Love this trade, thanks for sharing.
I don’t normally use options, but I have to consider this. thx. What are the risks?
Well the risk is that oil is more than 25% lower than it is right now when these expire in January 2010. Bet even then, you still will have your USO shares because you will not get exercised on.
And you are tying up capital for a whole year to do this, so if some great deal comes along it may be extremely costly to unwind this before expiration.
This particular trade is just an example, you may want to just tie up money until July 09 and you still get 20%. Actually I calculated this over the weekend, but today you are way better off selling the July calls, shit that is 40% annualized return.
Hey Jim, nice post! *****
Good to see you representing Hawaii too! You already highlighted the only thing that stood out to me on this trade… January 2010 expiration. But, it certainly looks good for 6 months too. I can’t wait for people in hawaii to start complaining about gas prices again.
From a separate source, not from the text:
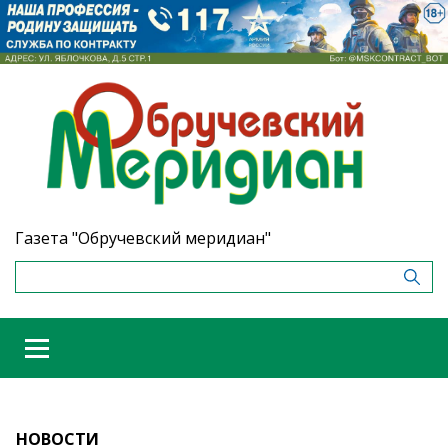
Газета "Обручевский меридиан"
НОВОСТИ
(For those who don’t know, here’s an example of how a covered-call works: http://www.answers.com/topic/covered-call)
Shit Gio, I filled up my Monster Truck for 65 bucks the other day. Stoking on the new low oil prices. This trade is so interesting cuz the option market is pricing in line with the futures market. West Texas Intermediate for Jan 2010 delivery is 38% higher than front month. July delivery is 23% above.
The Jan 09 calls look like they are giving north of 10% for one month, instead of 25% for a year – bit riskier as crude could drop 10% over next month…
Wait until new year then no taxes on the call write until April 2010. Should hold.
To me, there is more “risk” that it goes back to $70 over the next year. That and the fact that it is so tied to geopolitical risk, I wouldn’t want to cap the upside like that. The oil supply valve is closing while the dollar supply valve is opening.